┌─ Data extracts

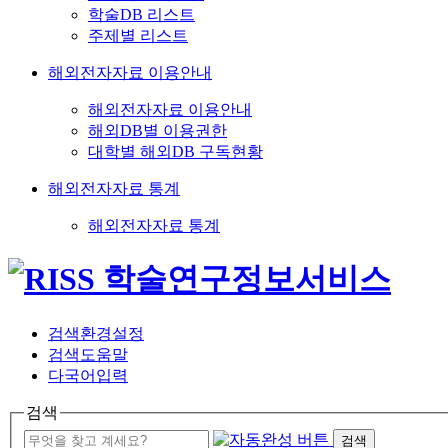
학술DB 리스트
주제별 리스트
해외전자자료 이용안내
해외전자자료 이용안내
해외DB별 이용권한
대학별 해외DB 구독현황
해외전자자료 통계
해외전자자료 통계
검색환경설정
검색도움말
다국어입력
검색
검색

└─

Assignment
Write out the data above in full and exactly, but not the pictures.

Solution
학술DB 리스트
주제별 리스트
해외전자자료 이용안내
해외전자자료 이용안내
해외DB별 이용권한
대학별 해외DB 구독현황
해외전자자료 통계
해외전자자료 통계
검색환경설정
검색도움말
다국어입력
검색
검색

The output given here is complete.